| WHAT TO DO |
Would you please transcribe, exactly as written, the lines of the entries below starting at the one that holds "Подборка рецептов вкусных" and ending at the one that holds "962 323 855", both included?

| Transcribed page contents |
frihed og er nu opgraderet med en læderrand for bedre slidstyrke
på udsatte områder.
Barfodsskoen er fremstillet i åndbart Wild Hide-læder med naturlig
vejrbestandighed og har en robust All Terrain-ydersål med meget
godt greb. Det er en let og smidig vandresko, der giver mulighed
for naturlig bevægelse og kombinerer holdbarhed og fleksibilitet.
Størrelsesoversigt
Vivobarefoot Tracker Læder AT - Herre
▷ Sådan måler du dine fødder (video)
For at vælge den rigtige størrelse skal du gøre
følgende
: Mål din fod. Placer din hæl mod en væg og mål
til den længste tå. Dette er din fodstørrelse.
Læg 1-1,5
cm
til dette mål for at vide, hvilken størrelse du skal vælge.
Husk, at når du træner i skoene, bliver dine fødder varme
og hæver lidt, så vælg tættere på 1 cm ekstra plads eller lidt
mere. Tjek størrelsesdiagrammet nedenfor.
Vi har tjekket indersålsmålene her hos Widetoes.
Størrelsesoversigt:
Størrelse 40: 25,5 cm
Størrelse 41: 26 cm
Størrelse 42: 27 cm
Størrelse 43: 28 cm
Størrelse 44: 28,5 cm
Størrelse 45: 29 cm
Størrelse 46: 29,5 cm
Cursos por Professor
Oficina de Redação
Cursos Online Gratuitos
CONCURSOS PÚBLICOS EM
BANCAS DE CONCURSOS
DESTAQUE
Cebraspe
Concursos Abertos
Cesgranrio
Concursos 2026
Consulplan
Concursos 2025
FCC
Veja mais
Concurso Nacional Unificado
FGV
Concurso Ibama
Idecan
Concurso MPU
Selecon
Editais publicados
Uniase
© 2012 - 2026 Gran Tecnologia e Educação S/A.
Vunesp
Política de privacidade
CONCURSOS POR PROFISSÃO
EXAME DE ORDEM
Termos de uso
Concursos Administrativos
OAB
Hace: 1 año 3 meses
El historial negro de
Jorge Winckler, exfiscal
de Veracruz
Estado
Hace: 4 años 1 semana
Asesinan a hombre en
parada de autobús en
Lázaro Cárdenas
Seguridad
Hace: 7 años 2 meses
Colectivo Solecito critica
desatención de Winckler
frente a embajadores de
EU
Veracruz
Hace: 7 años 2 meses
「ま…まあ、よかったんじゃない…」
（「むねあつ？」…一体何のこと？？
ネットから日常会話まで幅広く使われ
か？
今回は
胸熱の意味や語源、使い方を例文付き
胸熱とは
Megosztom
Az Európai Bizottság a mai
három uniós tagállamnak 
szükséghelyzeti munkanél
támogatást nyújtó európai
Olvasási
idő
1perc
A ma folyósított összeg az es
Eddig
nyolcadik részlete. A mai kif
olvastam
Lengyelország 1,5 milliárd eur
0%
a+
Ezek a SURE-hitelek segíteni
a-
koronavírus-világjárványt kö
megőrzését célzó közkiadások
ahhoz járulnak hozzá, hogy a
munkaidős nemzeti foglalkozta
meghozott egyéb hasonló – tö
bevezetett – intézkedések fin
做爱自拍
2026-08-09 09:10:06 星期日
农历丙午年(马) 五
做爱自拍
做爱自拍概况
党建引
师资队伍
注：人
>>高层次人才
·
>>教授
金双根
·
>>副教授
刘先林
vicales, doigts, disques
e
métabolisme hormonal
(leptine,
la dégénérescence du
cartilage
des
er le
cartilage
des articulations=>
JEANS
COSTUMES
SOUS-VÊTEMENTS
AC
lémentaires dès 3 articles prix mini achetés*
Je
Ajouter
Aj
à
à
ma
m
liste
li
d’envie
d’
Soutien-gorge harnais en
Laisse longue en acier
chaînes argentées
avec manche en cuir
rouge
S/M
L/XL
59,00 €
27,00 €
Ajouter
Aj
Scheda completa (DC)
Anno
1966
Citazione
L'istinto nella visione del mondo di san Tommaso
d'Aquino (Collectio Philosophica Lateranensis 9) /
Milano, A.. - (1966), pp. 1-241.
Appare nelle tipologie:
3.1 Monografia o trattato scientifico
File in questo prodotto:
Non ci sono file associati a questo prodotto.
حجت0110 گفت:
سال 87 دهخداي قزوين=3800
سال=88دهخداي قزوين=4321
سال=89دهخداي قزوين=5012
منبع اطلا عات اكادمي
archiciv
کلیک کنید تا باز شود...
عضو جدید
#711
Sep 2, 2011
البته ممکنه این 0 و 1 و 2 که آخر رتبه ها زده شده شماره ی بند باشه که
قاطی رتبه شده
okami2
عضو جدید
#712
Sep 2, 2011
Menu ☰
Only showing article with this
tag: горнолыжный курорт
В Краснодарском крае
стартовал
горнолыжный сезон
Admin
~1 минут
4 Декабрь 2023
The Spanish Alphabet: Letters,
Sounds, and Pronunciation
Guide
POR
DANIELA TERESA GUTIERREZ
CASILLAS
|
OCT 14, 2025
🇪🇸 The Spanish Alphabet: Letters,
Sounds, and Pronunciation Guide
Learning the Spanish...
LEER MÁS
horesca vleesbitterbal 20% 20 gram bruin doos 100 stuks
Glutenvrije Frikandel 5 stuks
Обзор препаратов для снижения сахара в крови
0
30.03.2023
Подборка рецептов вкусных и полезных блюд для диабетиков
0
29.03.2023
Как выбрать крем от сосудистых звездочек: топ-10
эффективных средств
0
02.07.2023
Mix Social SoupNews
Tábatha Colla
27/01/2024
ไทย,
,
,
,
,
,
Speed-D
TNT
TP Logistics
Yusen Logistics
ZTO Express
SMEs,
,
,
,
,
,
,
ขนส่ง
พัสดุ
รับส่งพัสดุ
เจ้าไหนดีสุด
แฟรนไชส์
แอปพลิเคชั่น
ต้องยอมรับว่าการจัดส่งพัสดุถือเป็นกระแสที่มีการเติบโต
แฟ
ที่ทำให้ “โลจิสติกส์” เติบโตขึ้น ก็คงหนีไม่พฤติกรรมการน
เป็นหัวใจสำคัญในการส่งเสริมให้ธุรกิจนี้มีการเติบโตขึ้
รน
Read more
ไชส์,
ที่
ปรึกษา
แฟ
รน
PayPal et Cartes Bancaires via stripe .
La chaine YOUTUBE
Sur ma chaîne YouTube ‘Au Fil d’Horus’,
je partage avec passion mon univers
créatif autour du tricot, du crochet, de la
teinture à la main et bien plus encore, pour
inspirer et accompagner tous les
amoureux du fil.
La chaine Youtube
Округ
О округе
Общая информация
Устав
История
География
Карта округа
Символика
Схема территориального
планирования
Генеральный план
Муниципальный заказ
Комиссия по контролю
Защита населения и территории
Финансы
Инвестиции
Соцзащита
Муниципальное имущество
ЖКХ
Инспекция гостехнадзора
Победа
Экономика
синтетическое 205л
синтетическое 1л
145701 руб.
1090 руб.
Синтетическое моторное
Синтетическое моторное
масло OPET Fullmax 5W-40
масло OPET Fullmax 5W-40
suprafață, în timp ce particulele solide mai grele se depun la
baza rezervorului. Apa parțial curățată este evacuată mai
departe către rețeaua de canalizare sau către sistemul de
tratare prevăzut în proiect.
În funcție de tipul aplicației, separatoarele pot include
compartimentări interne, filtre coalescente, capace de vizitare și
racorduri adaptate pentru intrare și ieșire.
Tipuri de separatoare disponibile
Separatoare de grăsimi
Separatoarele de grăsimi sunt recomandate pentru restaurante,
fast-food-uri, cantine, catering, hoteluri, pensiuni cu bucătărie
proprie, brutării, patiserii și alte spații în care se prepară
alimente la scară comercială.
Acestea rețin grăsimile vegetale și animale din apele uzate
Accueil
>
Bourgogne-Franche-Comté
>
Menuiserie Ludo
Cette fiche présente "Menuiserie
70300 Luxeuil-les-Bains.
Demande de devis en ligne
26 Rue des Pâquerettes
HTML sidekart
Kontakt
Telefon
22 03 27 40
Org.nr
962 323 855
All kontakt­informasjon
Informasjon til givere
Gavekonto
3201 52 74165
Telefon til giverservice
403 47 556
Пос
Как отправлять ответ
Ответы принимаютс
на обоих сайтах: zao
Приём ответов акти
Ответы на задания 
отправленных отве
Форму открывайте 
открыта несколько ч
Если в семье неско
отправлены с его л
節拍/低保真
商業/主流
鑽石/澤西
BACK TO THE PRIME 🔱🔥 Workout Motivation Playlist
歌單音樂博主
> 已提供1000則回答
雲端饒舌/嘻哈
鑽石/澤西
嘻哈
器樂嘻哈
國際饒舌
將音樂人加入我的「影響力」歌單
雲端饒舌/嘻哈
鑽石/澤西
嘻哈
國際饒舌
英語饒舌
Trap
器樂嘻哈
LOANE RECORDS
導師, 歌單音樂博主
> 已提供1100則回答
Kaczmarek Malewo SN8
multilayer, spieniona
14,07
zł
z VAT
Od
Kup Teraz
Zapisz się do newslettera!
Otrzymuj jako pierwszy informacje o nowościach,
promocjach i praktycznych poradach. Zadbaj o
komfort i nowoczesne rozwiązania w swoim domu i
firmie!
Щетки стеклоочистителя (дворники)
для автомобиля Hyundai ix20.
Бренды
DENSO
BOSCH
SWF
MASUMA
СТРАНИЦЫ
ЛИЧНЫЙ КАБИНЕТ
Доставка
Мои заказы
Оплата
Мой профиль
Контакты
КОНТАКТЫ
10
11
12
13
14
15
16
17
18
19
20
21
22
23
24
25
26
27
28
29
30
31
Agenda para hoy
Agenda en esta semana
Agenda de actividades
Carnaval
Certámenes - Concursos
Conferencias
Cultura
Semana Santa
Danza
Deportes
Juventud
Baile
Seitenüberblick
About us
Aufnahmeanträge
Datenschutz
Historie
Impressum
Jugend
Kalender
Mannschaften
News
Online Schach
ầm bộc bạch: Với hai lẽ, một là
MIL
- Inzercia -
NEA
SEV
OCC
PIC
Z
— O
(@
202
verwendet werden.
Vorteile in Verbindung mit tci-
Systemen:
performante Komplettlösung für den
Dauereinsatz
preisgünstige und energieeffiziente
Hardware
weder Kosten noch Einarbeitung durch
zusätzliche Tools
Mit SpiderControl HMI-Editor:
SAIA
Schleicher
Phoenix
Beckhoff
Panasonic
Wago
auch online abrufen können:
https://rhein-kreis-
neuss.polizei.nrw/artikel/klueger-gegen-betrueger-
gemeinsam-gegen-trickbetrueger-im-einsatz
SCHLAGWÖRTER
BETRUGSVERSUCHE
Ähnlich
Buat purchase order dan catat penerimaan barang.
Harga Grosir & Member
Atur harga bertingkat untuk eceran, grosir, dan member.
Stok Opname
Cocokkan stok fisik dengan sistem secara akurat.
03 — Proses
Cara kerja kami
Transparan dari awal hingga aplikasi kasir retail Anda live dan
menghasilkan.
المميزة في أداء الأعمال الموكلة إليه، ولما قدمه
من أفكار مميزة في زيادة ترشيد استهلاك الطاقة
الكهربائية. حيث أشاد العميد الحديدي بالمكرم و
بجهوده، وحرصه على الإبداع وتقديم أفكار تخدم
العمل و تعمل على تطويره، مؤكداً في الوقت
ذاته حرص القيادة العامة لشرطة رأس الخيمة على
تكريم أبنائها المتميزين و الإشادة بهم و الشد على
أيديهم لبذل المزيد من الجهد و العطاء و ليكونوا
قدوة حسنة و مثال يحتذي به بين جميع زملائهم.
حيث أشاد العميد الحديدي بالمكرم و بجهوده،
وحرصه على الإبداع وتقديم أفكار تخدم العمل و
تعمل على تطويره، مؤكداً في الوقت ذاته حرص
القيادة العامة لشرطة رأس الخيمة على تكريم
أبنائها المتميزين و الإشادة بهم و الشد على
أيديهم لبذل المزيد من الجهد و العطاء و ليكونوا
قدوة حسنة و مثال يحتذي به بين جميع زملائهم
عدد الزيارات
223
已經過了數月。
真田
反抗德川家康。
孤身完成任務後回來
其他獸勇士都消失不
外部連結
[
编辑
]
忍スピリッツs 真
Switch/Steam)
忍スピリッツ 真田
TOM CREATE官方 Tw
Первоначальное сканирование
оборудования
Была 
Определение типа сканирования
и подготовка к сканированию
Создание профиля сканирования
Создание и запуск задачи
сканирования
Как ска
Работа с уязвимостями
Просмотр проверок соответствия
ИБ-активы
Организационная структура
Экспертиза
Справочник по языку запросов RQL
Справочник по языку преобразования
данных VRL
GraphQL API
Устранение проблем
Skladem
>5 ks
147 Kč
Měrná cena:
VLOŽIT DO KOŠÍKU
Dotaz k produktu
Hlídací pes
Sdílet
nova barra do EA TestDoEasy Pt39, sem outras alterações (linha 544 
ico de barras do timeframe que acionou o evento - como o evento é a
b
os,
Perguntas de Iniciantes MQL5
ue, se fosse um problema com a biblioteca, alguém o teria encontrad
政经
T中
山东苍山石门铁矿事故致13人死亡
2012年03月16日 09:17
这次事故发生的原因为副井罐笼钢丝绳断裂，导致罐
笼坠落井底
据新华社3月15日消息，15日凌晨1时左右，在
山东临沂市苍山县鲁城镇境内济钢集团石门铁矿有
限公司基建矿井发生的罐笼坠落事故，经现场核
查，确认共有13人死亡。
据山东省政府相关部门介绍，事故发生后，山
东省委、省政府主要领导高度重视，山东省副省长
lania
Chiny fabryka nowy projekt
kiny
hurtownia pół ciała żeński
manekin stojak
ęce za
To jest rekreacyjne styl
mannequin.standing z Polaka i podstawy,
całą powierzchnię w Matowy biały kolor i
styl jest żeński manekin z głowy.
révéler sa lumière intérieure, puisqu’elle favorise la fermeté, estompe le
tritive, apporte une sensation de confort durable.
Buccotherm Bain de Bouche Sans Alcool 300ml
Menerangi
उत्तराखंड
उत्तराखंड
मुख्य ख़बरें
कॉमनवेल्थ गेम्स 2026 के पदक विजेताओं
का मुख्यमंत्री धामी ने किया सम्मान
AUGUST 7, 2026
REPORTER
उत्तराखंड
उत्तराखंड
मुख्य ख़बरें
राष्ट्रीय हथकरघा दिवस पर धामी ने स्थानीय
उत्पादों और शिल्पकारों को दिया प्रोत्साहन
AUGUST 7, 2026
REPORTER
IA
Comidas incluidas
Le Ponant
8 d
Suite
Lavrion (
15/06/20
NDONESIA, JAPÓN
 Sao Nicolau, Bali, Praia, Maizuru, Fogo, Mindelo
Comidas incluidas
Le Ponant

| OUTPUT OF THE TASK |
Подборка рецептов вкусных и полезных блюд для диабетиков
0
29.03.2023
Как выбрать крем от сосудистых звездочек: топ-10
эффективных средств
0
02.07.2023
Mix Social SoupNews
Tábatha Colla
27/01/2024
ไทย,
,
,
,
,
,
Speed-D
TNT
TP Logistics
Yusen Logistics
ZTO Express
SMEs,
,
,
,
,
,
,
ขนส่ง
พัสดุ
รับส่งพัสดุ
เจ้าไหนดีสุด
แฟรนไชส์
แอปพลิเคชั่น
ต้องยอมรับว่าการจัดส่งพัสดุถือเป็นกระแสที่มีการเติบโต
แฟ
ที่ทำให้ “โลจิสติกส์” เติบโตขึ้น ก็คงหนีไม่พฤติกรรมการน
เป็นหัวใจสำคัญในการส่งเสริมให้ธุรกิจนี้มีการเติบโตขึ้
รน
Read more
ไชส์,
ที่
ปรึกษา
แฟ
รน
PayPal et Cartes Bancaires via stripe .
La chaine YOUTUBE
Sur ma chaîne YouTube ‘Au Fil d’Horus’,
je partage avec passion mon univers
créatif autour du tricot, du crochet, de la
teinture à la main et bien plus encore, pour
inspirer et accompagner tous les
amoureux du fil.
La chaine Youtube
Округ
О округе
Общая информация
Устав
История
География
Карта округа
Символика
Схема территориального
планирования
Генеральный план
Муниципальный заказ
Комиссия по контролю
Защита населения и территории
Финансы
Инвестиции
Соцзащита
Муниципальное имущество
ЖКХ
Инспекция гостехнадзора
Победа
Экономика
синтетическое 205л
синтетическое 1л
145701 руб.
1090 руб.
Синтетическое моторное
Синтетическое моторное
масло OPET Fullmax 5W-40
масло OPET Fullmax 5W-40
suprafață, în timp ce particulele solide mai grele se depun la
baza rezervorului. Apa parțial curățată este evacuată mai
departe către rețeaua de canalizare sau către sistemul de
tratare prevăzut în proiect.
În funcție de tipul aplicației, separatoarele pot include
compartimentări interne, filtre coalescente, capace de vizitare și
racorduri adaptate pentru intrare și ieșire.
Tipuri de separatoare disponibile
Separatoare de grăsimi
Separatoarele de grăsimi sunt recomandate pentru restaurante,
fast-food-uri, cantine, catering, hoteluri, pensiuni cu bucătărie
proprie, brutării, patiserii și alte spații în care se prepară
alimente la scară comercială.
Acestea rețin grăsimile vegetale și animale din apele uzate
Accueil
>
Bourgogne-Franche-Comté
>
Menuiserie Ludo
Cette fiche présente "Menuiserie
70300 Luxeuil-les-Bains.
Demande de devis en ligne
26 Rue des Pâquerettes
HTML sidekart
Kontakt
Telefon
22 03 27 40
Org.nr
962 323 855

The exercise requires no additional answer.